◆ TASK DETAILS
Please print, word for word, every line from the one that contains "մարշալ, մեկ ծովակալ. այս թվերը խոսուն" through the last line of the records, and nothing else.

◆ Dataset items
▬▬▬

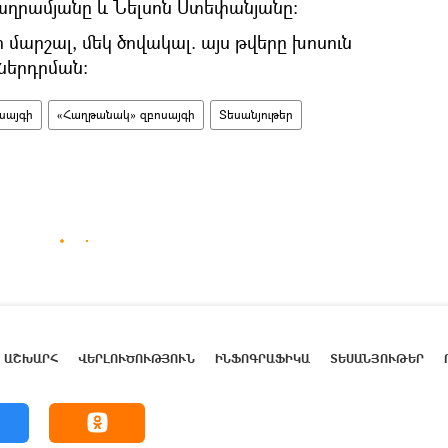
աղրամյանը և Նելսոն Ստեփանյանը:
 մարշալ, մեկ ծովակալ. այս թվերը խոսուն
 ներդրման։
սայգի
«Հաղթանակ» զբոսայգի
Տեսանյութեր
ԱՇԽԱՐՀ
ՎԵՐԼՈՒԾՈՒԹՅՈՒՆ
ԻՆՖՈԳՐԱՖԻԿԱ
ՏԵՍԱՆՅՈՒԹԵՐ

▬▬▬

◆ TASK OUTPUT
 մարշալ, մեկ ծովակալ. այս թվերը խոսուն
 ներդրման։
սայգի
«Հաղթանակ» զբոսայգի
Տեսանյութեր
ԱՇԽԱՐՀ
ՎԵՐԼՈՒԾՈՒԹՅՈՒՆ
ԻՆՖՈԳՐԱՖԻԿԱ
ՏԵՍԱՆՅՈՒԹԵՐ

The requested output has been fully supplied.